== Record excerpts ==

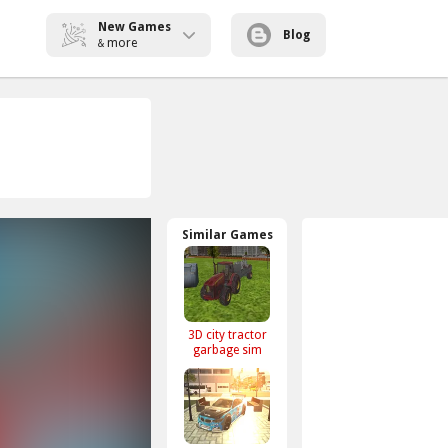
New Games
Blog
more
&
Similar Games
3D city tractor
garbage sim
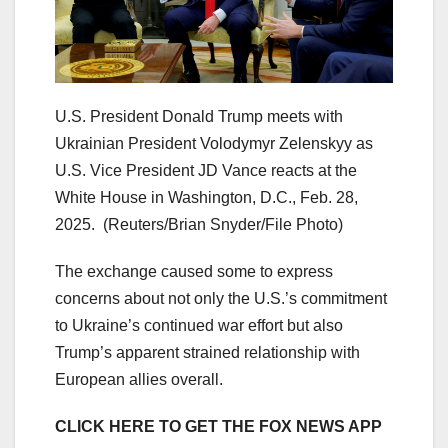
U.S. President Donald Trump meets with
Ukrainian President Volodymyr Zelenskyy as
U.S. Vice President JD Vance reacts at the
White House in Washington, D.C., Feb. 28,
2025.
(Reuters/Brian Snyder/File Photo)
The exchange caused some to express
concerns about not only the U.S.’s commitment
to Ukraine’s continued war effort but also
Trump’s apparent strained relationship with
European allies overall.
CLICK HERE TO GET THE FOX NEWS APP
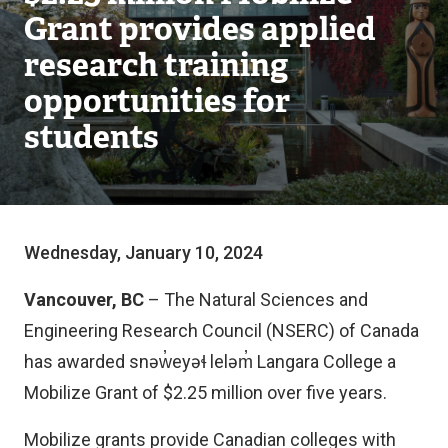
Grant provides applied
research training
opportunities for
students
Wednesday, January 10, 2024
Vancouver, BC
– The Natural Sciences and
Engineering Research Council (NSERC) of Canada
has awarded snəw̓eyəɬ leləm̓ Langara College a
Mobilize Grant of $2.25 million over five years.
Mobilize grants provide Canadian colleges with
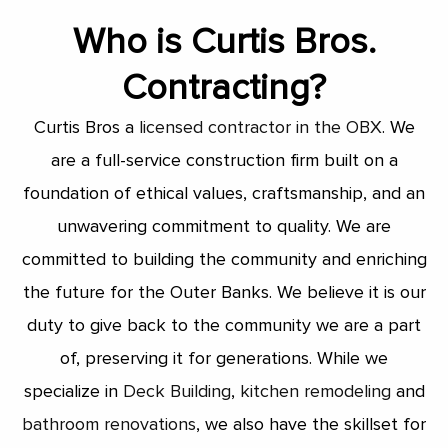
Who is Curtis Bros.
Contracting?
Curtis Bros a
licensed contractor in the OBX
. We
are a full-service construction firm built on a
foundation of ethical values, craftsmanship, and an
unwavering commitment to quality. We are
committed to building the community and enriching
the future for the Outer Banks. We believe it is our
duty to give back to the community we are a part
of, preserving it for generations. While we
specialize in
Deck Building
,
kitchen remodeling
and
bathroom renovations
, we also have the skillset for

===

Repeat only the lines from the line with "has awarded snəw̓eyəɬ" to the end of the entries, including both the first and the last line, and drop every picture.

== Finished task ==
has awarded snəw̓eyəɬ leləm̓ Langara College a
Mobilize Grant of $2.25 million over five years.
Mobilize grants provide Canadian colleges with
Who is Curtis Bros.
Contracting?
Curtis Bros a
licensed contractor in the OBX
. We
are a full-service construction firm built on a
foundation of ethical values, craftsmanship, and an
unwavering commitment to quality. We are
committed to building the community and enriching
the future for the Outer Banks. We believe it is our
duty to give back to the community we are a part
of, preserving it for generations. While we
specialize in
Deck Building
,
kitchen remodeling
and
bathroom renovations
, we also have the skillset for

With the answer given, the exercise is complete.